The Nevada Division of Insurance approved a 21.6% workers’ compensation loss cost increase effective March 1, 2026, the largest single-state increase in the current NCCI cycle. NCCI had recommended 21.9%. But the headline number obscures a structural problem that no other NCCI state shares: a fixed $36,000 annual payroll cap that compresses the premium base even as rising wages push statutory benefits higher.
Why the cap matters
Nevada is the only NCCI state that applies a universal payroll limitation across all class codes. Every employer’s premium is calculated on a maximum of $36,000 per employee per year, regardless of actual wages. When wages climb (as they have in leisure, hospitality, and construction), statutory indemnity benefits rise proportionally, but the premium base stays flat. The result is a widening gap between what the system pays out and what it collects.
NCCI Chief Actuary Donna Glenn attributed the increase to “Nevada-specific pressures rather than a nationwide pricing shift,” citing elevated large losses, flattening claim frequency, rising severity, and structural constraints tied to the payroll cap framework. Lost-time claim frequency has stabilized after years of decline, driven partly by sustained claim growth in the leisure and hospitality sector. Construction sector large-loss concentration added a secondary severity push.
Who it affects
Self-insured hospitality employers, construction firms, and gaming operators in Nevada face the sharpest impact. Their payrolls often exceed the $36,000 cap by a wide margin, meaning their own loss experience reflects wage-driven severity that the filed rate base cannot fully price. Public entities and school districts carrying WC through pools or self-insurance also need to watch the gap between their actual payroll exposure and the capped premium base used in experience rating.
SB 317 resets the base on October 1
Senate Bill 317, signed in 2025, replaces the fixed $36,000 cap with a floating ceiling tied to 12 times Nevada’s average monthly wage, effective October 1, 2026. Early projections put the new cap near $98,000. A separate NCCI filing is expected for the October 1 effective date, and early indications suggest a significant loss cost decrease as the expanded payroll denominator absorbs costs that were previously compressed into the rate.
The net effect for employers: premiums calculated on a much larger payroll base, offset by lower per-$100 rates. Total premium may rise, stay flat, or fall depending on class code and payroll concentration. But the transition creates a premium-base discontinuity.

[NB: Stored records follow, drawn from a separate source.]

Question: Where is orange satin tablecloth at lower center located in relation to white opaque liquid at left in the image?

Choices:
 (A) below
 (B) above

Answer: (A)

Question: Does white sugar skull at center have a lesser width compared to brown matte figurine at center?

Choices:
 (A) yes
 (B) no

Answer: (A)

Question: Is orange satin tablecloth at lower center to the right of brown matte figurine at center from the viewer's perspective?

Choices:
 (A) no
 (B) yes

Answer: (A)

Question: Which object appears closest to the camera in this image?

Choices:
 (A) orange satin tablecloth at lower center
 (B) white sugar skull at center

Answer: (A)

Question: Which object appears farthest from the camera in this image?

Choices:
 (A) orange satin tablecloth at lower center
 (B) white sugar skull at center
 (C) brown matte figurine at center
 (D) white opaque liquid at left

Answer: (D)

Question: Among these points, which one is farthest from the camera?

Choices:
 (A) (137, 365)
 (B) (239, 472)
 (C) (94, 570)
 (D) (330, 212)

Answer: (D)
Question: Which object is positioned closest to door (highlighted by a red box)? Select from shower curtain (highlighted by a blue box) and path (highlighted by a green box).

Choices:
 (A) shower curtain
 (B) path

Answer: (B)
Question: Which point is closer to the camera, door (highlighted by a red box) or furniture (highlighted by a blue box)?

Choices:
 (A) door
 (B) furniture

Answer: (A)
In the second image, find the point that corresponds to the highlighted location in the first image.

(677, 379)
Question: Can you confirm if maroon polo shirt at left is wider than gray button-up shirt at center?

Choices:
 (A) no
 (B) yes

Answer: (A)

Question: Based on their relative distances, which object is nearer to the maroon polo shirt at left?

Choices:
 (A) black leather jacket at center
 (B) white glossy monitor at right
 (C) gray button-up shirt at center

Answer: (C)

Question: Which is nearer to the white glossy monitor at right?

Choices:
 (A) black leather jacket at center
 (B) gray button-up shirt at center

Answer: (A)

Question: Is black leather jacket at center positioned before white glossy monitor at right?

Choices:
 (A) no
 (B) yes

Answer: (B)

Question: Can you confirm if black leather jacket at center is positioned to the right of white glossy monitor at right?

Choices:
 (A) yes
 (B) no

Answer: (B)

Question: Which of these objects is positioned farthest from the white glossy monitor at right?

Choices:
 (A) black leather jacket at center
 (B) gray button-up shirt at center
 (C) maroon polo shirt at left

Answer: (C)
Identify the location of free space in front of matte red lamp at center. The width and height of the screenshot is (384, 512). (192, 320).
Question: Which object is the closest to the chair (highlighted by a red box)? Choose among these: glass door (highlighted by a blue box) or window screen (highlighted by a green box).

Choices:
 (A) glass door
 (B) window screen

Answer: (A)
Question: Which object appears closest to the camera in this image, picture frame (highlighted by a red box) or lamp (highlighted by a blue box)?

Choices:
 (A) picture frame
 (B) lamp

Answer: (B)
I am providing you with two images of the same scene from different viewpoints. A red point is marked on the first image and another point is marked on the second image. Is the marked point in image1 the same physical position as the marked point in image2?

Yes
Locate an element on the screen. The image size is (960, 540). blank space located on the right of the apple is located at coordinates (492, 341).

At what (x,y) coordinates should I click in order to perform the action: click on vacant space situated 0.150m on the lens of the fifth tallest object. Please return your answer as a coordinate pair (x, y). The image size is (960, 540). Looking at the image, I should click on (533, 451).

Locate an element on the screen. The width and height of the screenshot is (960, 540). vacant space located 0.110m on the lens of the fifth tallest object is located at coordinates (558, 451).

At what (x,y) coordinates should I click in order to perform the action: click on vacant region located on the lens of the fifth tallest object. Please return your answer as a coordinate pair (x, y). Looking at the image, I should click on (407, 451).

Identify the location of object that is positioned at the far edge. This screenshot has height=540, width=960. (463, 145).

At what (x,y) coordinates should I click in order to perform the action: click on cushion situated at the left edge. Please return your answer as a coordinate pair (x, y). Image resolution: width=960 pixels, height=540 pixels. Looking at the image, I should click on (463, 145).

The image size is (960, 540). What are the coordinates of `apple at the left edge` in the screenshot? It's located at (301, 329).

Historical loss ratios calculated under the $36,000 cap are not directly comparable to ratios under the new floating cap, complicating trend analysis and experience rating.
Even with the 21.6% increase, overall Nevada loss costs remain approximately 4.5% below September 2020 levels, per NCCI. That gap suggests accumulated underpricing during the soft-market years of 2021 through 2025.
What this means for your next review
Self-insured employers in Nevada should ask their actuary three questions before the October 1 transition: (1) How does the $36,000 payroll cap affect the premium base used in our loss projections or experience mod? (2) When SB 317 raises the cap, should we rebase development patterns to account for the premium-base discontinuity? (3) Are we seeing the same frequency stabilization in our Nevada hospitality or construction claims that NCCI reported at the national level?
The two-phase adjustment (March 1 rate increase, October 1 base expansion) means any reserve study completed between now and year-end needs to address which cost environment the projections assume.